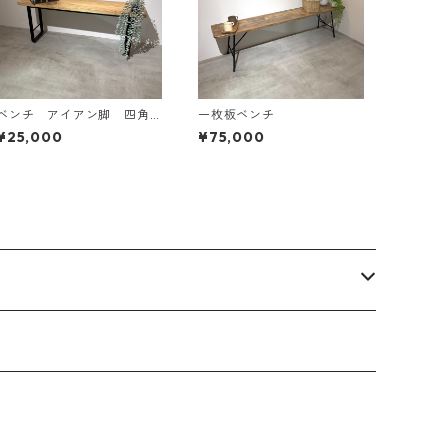
ベンチ アイアン脚 四角
一枚板ベンチ
タイプ
¥25,000
¥75,000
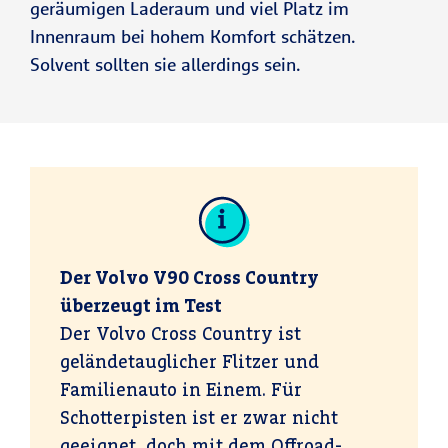
geräumigen Laderaum und viel Platz im
Innenraum bei hohem Komfort schätzen.
Solvent sollten sie allerdings sein.
Der Volvo V90 Cross Country
überzeugt im Test
Der Volvo Cross Country ist
geländetauglicher Flitzer und
Familienauto in Einem. Für
Schotterpisten ist er zwar nicht
geeignet, doch mit dem Offroad-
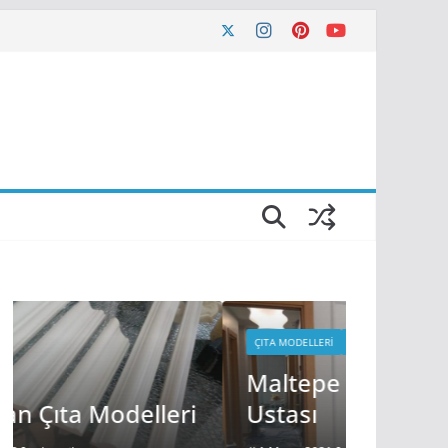
ÇITA MODELLERI
HIZMET BÖLGELERIMIZ
Maltepe Duvar Çıta
ÇITA MODE
i
Ustası
Güneş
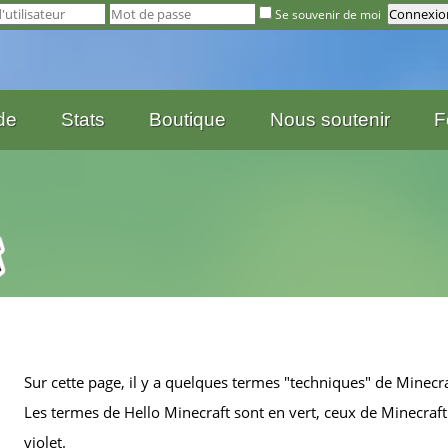
Se souvenir de moi
de
Stats
Boutique
Nous soutenir
F
Sur cette page, il y a quelques termes "techniques" de Minecra
Les termes de Hello Minecraft sont en vert, ceux de Minecraft
violet.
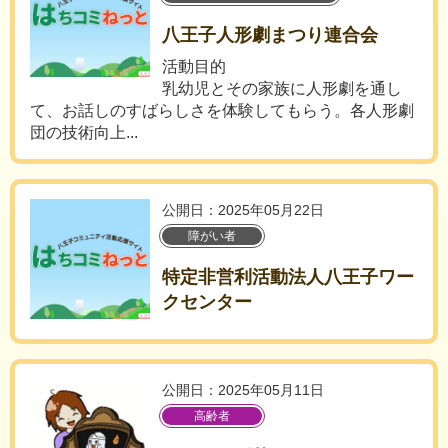
八王子人形劇まつり連合会
活動目的
乳幼児とその家族に人形劇を通し
て、お話しのすばらしさを体験してもらう。各人形劇
団の技術向上...
公開日：2025年05月22日
障がい者
特定非営利活動法人八王子ワー
クセンター
公開日：2025年05月11日
高齢者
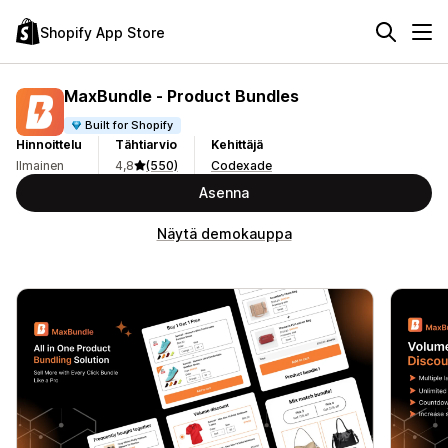
Shopify App Store
MaxBundle ‑ Product Bundles
Built for Shopify
Hinnoittelu
Tähtiarvio
Kehittäjä
Ilmainen
4,8
(550)
Codexade
Asenna
Näytä demokauppa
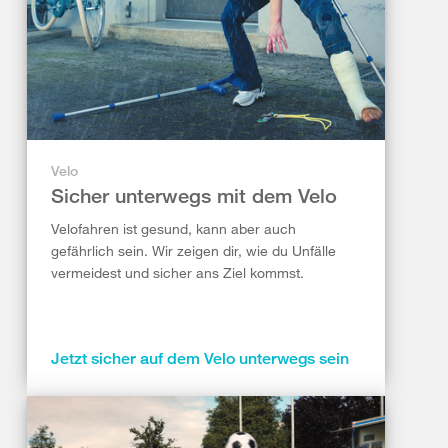
Velo
Sicher unterwegs mit dem Velo
Velofahren ist gesund, kann aber auch
gefährlich sein. Wir zeigen dir, wie du Unfälle
vermeidest und sicher ans Ziel kommst.
Jetzt sicher auf dem Velo unterwegs sein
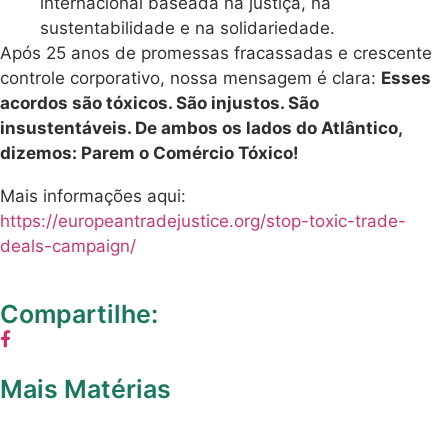
internacional baseada na justiça, na
sustentabilidade e na solidariedade.
Após 25 anos de promessas fracassadas e crescente
controle corporativo, nossa mensagem é clara:
Esses
acordos são tóxicos. São injustos. São
insustentáveis. De ambos os lados do Atlântico,
dizemos: Parem o Comércio Tóxico!
Mais informações aqui:
https://europeantradejustice.org/stop-toxic-trade-
deals-campaign/
Compartilhe:
Mais Matérias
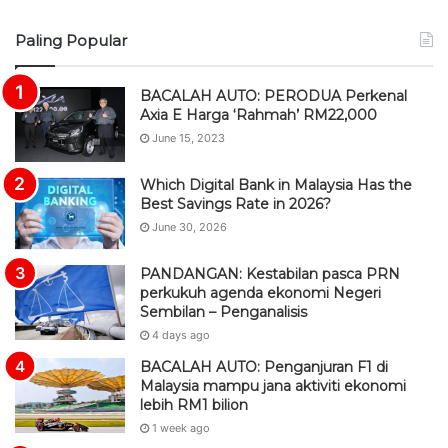
S
Paling Popular
S
BACALAH AUTO: PERODUA Perkenal
Axia E Harga ‘Rahmah’ RM22,000
June 15, 2023
Which Digital Bank in Malaysia Has the
Best Savings Rate in 2026?
June 30, 2026
PANDANGAN: Kestabilan pasca PRN
perkukuh agenda ekonomi Negeri
Sembilan – Penganalisis
4 days ago
BACALAH AUTO: Penganjuran F1 di
Malaysia mampu jana aktiviti ekonomi
lebih RM1 bilion
1 week ago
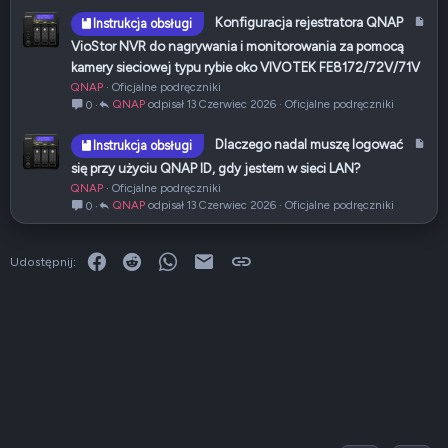
u
A
Konfiguracja rejestratora QNAP
Instrukcja obsługi
ł
r
VioStor NVR do nagrywania i monitorowania za pomocą
t
kamery sieciowej typu rybie oko VIVOTEK FE8172/72V/71V
y
QNAP
Oficjalne podręczniki
k
QNAP
13 Czerwiec 2026
Oficjalne podręczniki
0
u
ł
A
Dlaczego nadal muszę logować
Instrukcja obsługi
r
się przy użyciu QNAP ID, gdy jestem w sieci LAN?
t
QNAP
Oficjalne podręczniki
y
QNAP
13 Czerwiec 2026
Oficjalne podręczniki
0
k
u
ł
Facebook
Reddit
WhatsApp
E-mail
Link
Udostępnij:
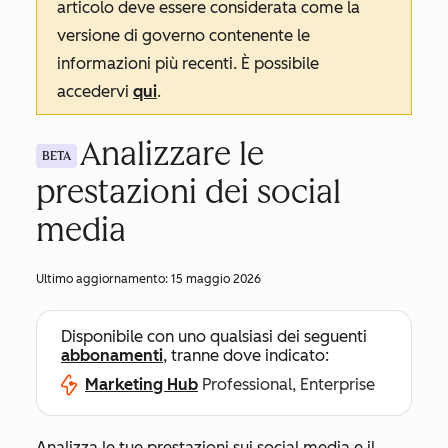
articolo deve essere considerata come la
versione di governo contenente le
informazioni più recenti. È possibile
accedervi
qui
.
Analizzare le
BETA
prestazioni dei social
media
Ultimo aggiornamento:
15 maggio 2026
Disponibile con uno qualsiasi dei seguenti
abbonamenti
, tranne dove indicato:
Marketing Hub
Professional, Enterprise
Analizza le tue prestazioni sui social media e il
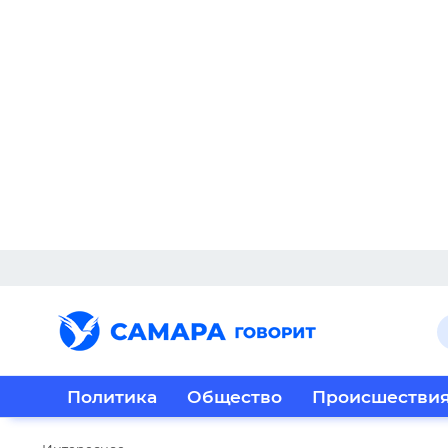
Политика
Общество
Происшестви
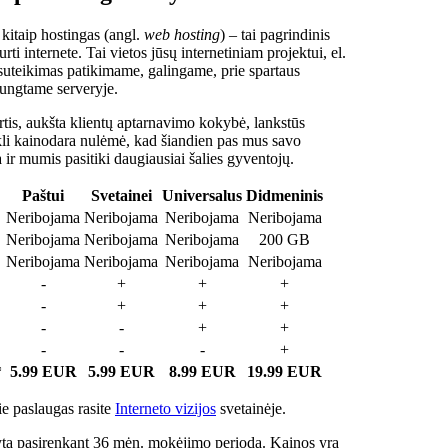
 kitaip hostingas (angl.
web hosting
) – tai pagrindinis
rti internete. Tai vietos jūsų internetiniam projektui, el.
suteikimas patikimame, galingame, prie spartaus
jungtame serveryje.
tis, aukšta klientų aptarnavimo kokybė, lankstūs
ukli kainodara nulėmė, kad šiandien pas mus savo
a ir mumis pasitiki daugiausiai šalies gyventojų.
Paštui
Svetainei
Universalus
Didmeninis
Neribojama
Neribojama
Neribojama
Neribojama
Neribojama
Neribojama
Neribojama
200 GB
Neribojama
Neribojama
Neribojama
Neribojama
-
+
+
+
-
+
+
+
-
-
+
+
-
-
-
+
*
5.99 EUR
5.99 EUR
8.99 EUR
19.99 EUR
e paslaugas rasite
Interneto vizijos
svetainėje.
ta pasirenkant 36 mėn. mokėjimo periodą. Kainos yra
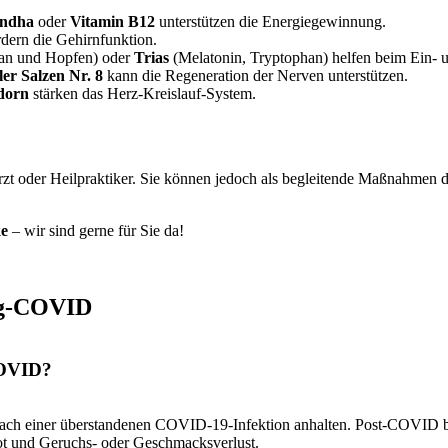
ndha
oder
Vitamin B12
unterstützen die Energiegewinnung.
dern die Gehirnfunktion.
ian und Hopfen) oder
Trias
(Melatonin, Tryptophan) helfen beim Ein- 
er Salzen Nr. 8
kann die Regeneration der Nerven unterstützen.
dorn
stärken das Herz-Kreislauf-System.
rzt oder Heilpraktiker. Sie können jedoch als begleitende Maßnahmen 
e
– wir sind gerne für Sie da!
ng-COVID
COVID?
ach einer überstandenen COVID-19-Infektion anhalten. Post-COVID b
t und Geruchs- oder Geschmacksverlust.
_ _ _ _ _ _ _
> _Work to complete_
Count lines above containing "unterstützen" and report only the total.

> _Expected output_
2